Sudan Admits Government Troops Killed in Darfur Fighting, 05/12/03

KHARTOUM, May 12 (AFP) - The Sudanese army admitted on Monday   that a number of its troops were killed or wounded during fighting  in northwestern Sudan, but insisted the government retained control  of the area.

   An army spokesman, General Mohamed Beshir Suleiman, said in a   statement that a group of "armed outlaws" on Sunday attacked the  police and security headquarters and army garrison in Mallit town,  before looting a bank and the market.

   Mallit lies just north of Al-Fashir, capital of the state of  North Darfur, where a group calling itself the Sudan Liberation  Army/Movement surfaced for the first time in February.   Suleiman's statement, which was released by his office, said   joint government forces resisted the attackers.

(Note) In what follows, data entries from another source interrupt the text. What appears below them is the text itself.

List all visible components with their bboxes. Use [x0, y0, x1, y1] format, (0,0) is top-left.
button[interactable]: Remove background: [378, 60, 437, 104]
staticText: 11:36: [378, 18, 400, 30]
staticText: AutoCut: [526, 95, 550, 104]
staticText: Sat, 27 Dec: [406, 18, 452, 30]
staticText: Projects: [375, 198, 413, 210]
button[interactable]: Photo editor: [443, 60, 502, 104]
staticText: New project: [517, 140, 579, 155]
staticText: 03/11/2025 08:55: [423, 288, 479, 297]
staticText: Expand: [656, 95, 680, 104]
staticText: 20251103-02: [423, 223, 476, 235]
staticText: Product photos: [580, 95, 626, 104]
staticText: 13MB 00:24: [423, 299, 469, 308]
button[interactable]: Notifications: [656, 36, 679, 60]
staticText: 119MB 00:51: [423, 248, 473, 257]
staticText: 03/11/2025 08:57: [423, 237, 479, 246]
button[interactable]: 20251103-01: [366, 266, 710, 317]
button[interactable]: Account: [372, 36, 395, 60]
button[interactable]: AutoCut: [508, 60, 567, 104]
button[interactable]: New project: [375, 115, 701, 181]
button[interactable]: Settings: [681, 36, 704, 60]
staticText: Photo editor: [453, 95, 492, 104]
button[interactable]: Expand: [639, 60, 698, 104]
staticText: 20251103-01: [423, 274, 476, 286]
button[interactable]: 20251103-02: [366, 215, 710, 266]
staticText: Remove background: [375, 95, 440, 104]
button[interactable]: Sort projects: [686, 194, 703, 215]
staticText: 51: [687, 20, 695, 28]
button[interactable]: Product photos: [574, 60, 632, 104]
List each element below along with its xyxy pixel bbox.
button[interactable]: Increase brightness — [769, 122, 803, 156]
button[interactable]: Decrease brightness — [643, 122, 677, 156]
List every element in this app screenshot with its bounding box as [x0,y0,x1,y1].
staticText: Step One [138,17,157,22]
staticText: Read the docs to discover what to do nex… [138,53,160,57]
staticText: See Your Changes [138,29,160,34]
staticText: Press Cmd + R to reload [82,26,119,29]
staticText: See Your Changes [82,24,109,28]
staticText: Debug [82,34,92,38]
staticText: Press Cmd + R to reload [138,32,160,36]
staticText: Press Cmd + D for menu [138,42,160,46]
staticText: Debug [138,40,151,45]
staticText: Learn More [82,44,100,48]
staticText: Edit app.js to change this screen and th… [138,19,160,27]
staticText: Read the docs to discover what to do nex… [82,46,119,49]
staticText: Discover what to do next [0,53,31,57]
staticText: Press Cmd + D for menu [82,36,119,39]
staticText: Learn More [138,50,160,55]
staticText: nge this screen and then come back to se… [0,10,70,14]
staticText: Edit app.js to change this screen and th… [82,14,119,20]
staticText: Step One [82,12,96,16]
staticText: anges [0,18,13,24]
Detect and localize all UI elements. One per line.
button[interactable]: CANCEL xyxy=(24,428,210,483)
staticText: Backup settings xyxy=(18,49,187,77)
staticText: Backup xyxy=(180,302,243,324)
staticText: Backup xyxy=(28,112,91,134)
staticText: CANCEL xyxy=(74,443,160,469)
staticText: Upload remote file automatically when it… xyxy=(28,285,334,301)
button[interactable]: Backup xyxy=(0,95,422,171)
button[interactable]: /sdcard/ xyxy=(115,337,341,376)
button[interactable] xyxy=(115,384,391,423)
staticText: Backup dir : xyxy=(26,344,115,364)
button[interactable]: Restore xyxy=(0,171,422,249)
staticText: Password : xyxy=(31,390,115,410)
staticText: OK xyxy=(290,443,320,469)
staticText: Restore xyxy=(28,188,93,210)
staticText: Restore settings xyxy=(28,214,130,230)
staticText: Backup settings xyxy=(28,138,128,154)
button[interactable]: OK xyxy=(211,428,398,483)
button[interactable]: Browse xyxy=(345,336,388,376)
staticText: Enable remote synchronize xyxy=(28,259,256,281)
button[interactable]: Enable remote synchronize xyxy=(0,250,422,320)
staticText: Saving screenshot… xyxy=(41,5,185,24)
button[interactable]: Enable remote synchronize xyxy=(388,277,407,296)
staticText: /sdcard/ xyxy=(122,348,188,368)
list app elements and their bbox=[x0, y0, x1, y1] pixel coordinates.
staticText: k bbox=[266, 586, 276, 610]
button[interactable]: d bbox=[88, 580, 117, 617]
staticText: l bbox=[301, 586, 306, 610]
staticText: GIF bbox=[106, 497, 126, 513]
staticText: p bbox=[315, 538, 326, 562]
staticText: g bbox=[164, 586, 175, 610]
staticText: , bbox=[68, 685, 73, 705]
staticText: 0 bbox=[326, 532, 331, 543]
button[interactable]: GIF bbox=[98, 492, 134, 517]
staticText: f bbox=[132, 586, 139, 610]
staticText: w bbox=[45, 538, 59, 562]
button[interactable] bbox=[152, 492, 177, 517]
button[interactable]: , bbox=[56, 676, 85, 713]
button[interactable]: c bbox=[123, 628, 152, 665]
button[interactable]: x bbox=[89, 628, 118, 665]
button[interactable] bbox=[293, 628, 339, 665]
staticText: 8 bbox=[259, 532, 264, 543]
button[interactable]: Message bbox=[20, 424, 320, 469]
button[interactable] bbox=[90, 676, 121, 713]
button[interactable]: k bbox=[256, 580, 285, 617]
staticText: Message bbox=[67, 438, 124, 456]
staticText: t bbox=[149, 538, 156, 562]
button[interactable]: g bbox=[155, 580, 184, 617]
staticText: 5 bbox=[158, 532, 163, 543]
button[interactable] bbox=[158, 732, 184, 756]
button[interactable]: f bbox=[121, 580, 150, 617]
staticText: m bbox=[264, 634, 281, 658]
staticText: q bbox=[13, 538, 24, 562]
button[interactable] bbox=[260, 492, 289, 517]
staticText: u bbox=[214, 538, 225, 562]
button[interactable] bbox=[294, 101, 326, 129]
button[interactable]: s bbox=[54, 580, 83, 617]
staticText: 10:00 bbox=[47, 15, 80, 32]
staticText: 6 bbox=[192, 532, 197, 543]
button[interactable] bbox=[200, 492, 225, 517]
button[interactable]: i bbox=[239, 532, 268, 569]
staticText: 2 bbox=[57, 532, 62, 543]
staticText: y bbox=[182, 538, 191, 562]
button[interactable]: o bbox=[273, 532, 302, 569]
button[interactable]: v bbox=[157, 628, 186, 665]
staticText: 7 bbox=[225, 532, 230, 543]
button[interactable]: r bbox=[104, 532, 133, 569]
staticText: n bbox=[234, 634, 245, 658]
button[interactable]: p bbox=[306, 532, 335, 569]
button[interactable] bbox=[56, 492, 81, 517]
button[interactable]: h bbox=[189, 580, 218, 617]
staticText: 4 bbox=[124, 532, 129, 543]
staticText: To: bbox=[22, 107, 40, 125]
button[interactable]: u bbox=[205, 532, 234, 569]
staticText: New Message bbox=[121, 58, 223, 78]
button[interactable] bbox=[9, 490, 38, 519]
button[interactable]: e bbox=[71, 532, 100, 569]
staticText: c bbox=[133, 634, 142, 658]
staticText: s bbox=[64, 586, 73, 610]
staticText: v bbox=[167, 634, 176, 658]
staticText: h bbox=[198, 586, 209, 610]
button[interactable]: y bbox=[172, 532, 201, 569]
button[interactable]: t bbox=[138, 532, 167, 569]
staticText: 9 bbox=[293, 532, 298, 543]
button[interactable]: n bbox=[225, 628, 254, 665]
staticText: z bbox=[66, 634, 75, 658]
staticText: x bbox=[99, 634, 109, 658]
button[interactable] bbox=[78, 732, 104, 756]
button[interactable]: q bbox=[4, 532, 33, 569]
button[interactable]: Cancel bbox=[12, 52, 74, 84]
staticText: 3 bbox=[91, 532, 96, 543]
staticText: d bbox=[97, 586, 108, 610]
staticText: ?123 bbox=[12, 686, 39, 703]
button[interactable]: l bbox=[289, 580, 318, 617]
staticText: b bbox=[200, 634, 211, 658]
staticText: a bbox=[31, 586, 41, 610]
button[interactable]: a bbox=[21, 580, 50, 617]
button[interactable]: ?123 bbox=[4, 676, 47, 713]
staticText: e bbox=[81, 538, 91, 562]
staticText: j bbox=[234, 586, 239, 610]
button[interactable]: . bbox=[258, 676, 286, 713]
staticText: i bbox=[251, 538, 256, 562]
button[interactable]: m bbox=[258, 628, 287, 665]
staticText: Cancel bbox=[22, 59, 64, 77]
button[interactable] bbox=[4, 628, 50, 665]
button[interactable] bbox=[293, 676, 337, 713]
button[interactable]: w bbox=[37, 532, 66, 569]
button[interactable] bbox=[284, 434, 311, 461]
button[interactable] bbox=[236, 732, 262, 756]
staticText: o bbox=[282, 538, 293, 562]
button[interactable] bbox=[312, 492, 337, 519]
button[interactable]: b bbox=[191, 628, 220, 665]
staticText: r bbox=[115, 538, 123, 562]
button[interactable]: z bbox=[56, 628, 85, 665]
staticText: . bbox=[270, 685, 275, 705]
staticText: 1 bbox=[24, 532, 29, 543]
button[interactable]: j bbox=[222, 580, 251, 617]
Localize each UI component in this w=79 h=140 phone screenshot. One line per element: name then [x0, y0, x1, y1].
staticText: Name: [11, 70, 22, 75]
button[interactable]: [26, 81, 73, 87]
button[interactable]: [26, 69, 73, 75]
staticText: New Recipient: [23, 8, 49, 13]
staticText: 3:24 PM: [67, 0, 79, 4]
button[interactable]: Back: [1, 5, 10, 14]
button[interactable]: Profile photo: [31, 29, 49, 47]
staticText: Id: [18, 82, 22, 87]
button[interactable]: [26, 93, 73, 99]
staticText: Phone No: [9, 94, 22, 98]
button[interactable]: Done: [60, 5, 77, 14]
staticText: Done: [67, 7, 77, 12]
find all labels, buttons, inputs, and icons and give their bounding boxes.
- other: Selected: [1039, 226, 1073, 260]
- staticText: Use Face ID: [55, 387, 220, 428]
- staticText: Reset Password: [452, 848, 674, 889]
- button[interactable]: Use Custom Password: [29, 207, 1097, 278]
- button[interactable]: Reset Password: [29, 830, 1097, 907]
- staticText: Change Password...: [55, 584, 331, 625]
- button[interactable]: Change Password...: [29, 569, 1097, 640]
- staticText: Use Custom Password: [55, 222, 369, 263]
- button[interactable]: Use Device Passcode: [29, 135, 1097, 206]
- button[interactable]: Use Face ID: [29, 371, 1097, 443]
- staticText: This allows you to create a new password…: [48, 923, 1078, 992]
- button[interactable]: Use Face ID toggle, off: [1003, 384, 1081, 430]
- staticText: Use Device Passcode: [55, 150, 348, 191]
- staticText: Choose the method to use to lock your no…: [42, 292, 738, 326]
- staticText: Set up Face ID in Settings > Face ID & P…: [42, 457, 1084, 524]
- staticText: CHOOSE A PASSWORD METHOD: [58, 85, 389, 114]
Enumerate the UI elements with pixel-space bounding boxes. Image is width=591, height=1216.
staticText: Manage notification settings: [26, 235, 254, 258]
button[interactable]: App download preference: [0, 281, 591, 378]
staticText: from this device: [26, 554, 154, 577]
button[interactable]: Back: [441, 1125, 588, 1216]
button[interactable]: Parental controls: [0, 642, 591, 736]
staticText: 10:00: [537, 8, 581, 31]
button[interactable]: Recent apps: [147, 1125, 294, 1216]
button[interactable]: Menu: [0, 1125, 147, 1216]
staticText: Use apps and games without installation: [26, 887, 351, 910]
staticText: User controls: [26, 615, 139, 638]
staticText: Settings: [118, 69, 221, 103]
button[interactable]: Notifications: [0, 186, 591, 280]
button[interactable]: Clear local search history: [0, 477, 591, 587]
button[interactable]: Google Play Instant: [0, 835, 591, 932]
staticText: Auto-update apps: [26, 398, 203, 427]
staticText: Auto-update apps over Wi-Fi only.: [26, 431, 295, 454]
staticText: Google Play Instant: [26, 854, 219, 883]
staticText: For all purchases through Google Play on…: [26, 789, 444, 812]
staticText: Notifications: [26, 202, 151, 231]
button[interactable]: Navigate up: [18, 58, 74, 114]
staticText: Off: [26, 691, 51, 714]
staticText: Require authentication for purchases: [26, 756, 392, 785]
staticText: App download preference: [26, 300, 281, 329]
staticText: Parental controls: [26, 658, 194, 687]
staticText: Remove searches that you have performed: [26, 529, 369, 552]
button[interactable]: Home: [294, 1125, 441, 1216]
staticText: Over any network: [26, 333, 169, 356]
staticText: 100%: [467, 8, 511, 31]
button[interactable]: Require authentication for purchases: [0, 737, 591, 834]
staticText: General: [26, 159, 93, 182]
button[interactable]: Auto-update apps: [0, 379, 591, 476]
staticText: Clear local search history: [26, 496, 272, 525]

   "A group of an alliance of bandits and outlaws assaulted the quiet town of Mallit, starting with the police and security offices  and the town's garrison, to paralyze security," it said.     The group "went on looting the Bank of Khartoum (branch) and the   market as their main goal," said the statement.     "Our army, police, security and popular defence forces   confronted the attackers and forced them to flee," the statement  said.    The town was now under control by government troops, "a number   of whom fell as martyrs", it said. Some other troops were wounded,  it added.

   First Vice President Ali Osman Taha said that, in launching   their attacks, the "group of outlaws are planning to create a  political row to make the government respond to their demands".     Although those demands were not specified by the rebels   themselves or the government, Taha implied that they included  power-sharing on a regional-ethnic basis.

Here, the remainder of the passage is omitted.